Could you return the whole listing exactly?

━━━━━━━━━━━━━━━━

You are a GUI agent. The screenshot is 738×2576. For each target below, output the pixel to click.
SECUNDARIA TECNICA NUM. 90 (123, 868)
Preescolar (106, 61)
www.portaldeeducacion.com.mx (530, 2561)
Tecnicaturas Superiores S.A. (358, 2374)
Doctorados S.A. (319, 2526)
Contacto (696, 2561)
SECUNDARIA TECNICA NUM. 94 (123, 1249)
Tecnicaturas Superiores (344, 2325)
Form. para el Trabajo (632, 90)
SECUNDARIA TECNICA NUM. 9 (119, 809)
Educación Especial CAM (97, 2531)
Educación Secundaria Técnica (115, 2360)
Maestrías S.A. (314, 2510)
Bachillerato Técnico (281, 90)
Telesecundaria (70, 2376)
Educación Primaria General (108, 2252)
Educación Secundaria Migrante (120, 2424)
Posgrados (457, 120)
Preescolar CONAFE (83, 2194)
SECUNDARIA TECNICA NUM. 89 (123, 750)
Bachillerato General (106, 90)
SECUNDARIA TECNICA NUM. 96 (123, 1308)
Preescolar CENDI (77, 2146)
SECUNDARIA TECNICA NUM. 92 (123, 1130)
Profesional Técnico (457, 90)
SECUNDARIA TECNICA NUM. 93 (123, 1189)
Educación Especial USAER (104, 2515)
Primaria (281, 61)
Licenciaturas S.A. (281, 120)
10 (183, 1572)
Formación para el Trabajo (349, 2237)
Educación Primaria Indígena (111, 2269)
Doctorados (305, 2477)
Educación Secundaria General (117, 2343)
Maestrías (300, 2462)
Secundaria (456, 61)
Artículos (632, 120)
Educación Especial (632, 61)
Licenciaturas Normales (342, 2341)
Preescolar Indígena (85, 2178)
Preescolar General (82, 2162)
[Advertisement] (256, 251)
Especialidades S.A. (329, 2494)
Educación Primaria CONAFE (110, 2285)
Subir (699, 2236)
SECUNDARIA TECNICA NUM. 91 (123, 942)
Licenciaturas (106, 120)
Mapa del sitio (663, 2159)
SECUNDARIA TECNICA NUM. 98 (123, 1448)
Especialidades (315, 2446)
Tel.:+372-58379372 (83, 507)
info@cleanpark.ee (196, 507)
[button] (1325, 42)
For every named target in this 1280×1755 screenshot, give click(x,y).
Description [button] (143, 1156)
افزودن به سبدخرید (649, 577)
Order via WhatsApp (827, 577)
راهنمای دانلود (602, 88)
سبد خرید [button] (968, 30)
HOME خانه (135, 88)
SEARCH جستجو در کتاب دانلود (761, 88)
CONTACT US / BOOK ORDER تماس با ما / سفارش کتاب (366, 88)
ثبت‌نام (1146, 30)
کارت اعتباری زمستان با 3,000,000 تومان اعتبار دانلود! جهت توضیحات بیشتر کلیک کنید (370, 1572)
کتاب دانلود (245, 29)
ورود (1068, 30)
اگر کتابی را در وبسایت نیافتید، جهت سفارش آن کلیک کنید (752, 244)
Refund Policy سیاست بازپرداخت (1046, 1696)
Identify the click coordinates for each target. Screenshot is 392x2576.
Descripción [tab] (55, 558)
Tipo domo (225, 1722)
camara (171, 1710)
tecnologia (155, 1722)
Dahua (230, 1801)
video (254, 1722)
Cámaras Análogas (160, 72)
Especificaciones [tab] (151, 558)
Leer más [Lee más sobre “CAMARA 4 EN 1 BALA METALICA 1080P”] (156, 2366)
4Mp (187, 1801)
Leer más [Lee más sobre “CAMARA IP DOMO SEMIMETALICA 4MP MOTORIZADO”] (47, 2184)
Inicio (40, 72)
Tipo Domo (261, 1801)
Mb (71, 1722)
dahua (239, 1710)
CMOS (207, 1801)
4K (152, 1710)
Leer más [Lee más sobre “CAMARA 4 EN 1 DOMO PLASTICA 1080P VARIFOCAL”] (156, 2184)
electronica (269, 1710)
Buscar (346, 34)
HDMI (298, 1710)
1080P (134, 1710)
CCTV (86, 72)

━━━━━━━━━━━━━━━━

▶ Task answer:
You are a GUI agent. The screenshot is 738×2576. For each target below, output the pixel to click.
SECUNDARIA TECNICA NUM. 90 (123, 868)
Preescolar (106, 61)
www.portaldeeducacion.com.mx (530, 2561)
Tecnicaturas Superiores S.A. (358, 2374)
Doctorados S.A. (319, 2526)
Contacto (696, 2561)
SECUNDARIA TECNICA NUM. 94 (123, 1249)
Tecnicaturas Superiores (344, 2325)
Form. para el Trabajo (632, 90)
SECUNDARIA TECNICA NUM. 9 (119, 809)
Educación Especial CAM (97, 2531)
Educación Secundaria Técnica (115, 2360)
Maestrías S.A. (314, 2510)
Bachillerato Técnico (281, 90)
Telesecundaria (70, 2376)
Educación Primaria General (108, 2252)
Educación Secundaria Migrante (120, 2424)
Posgrados (457, 120)
Preescolar CONAFE (83, 2194)
SECUNDARIA TECNICA NUM. 89 (123, 750)
Bachillerato General (106, 90)
SECUNDARIA TECNICA NUM. 96 (123, 1308)
Preescolar CENDI (77, 2146)
SECUNDARIA TECNICA NUM. 92 (123, 1130)
Profesional Técnico (457, 90)
SECUNDARIA TECNICA NUM. 93 (123, 1189)
Educación Especial USAER (104, 2515)
Primaria (281, 61)
Licenciaturas S.A. (281, 120)
10 (183, 1572)
Formación para el Trabajo (349, 2237)
Educación Primaria Indígena (111, 2269)
Doctorados (305, 2477)
Educación Secundaria General (117, 2343)
Maestrías (300, 2462)
Secundaria (456, 61)
Artículos (632, 120)
Educación Especial (632, 61)
Licenciaturas Normales (342, 2341)
Preescolar Indígena (85, 2178)
Preescolar General (82, 2162)
[Advertisement] (256, 251)
Especialidades S.A. (329, 2494)
Educación Primaria CONAFE (110, 2285)
Subir (699, 2236)
SECUNDARIA TECNICA NUM. 91 (123, 942)
Licenciaturas (106, 120)
Mapa del sitio (663, 2159)
SECUNDARIA TECNICA NUM. 98 (123, 1448)
Especialidades (315, 2446)
Tel.:+372-58379372 (83, 507)
info@cleanpark.ee (196, 507)
[button] (1325, 42)
For every named target in this 1280×1755 screenshot, give click(x,y).
Description [button] (143, 1156)
افزودن به سبدخرید (649, 577)
Order via WhatsApp (827, 577)
راهنمای دانلود (602, 88)
سبد خرید [button] (968, 30)
HOME خانه (135, 88)
SEARCH جستجو در کتاب دانلود (761, 88)
CONTACT US / BOOK ORDER تماس با ما / سفارش کتاب (366, 88)
ثبت‌نام (1146, 30)
کارت اعتباری زمستان با 3,000,000 تومان اعتبار دانلود! جهت توضیحات بیشتر کلیک کنید (370, 1572)
کتاب دانلود (245, 29)
ورود (1068, 30)
اگر کتابی را در وبسایت نیافتید، جهت سفارش آن کلیک کنید (752, 244)
Refund Policy سیاست بازپرداخت (1046, 1696)
Identify the click coordinates for each target. Screenshot is 392x2576.
Descripción [tab] (55, 558)
Tipo domo (225, 1722)
camara (171, 1710)
tecnologia (155, 1722)
Dahua (230, 1801)
video (254, 1722)
Cámaras Análogas (160, 72)
Especificaciones [tab] (151, 558)
Leer más [Lee más sobre “CAMARA 4 EN 1 BALA METALICA 1080P”] (156, 2366)
4Mp (187, 1801)
Leer más [Lee más sobre “CAMARA IP DOMO SEMIMETALICA 4MP MOTORIZADO”] (47, 2184)
Inicio (40, 72)
Tipo Domo (261, 1801)
Mb (71, 1722)
dahua (239, 1710)
CMOS (207, 1801)
4K (152, 1710)
Leer más [Lee más sobre “CAMARA 4 EN 1 DOMO PLASTICA 1080P VARIFOCAL”] (156, 2184)
electronica (269, 1710)
Buscar (346, 34)
HDMI (298, 1710)
1080P (134, 1710)
CCTV (86, 72)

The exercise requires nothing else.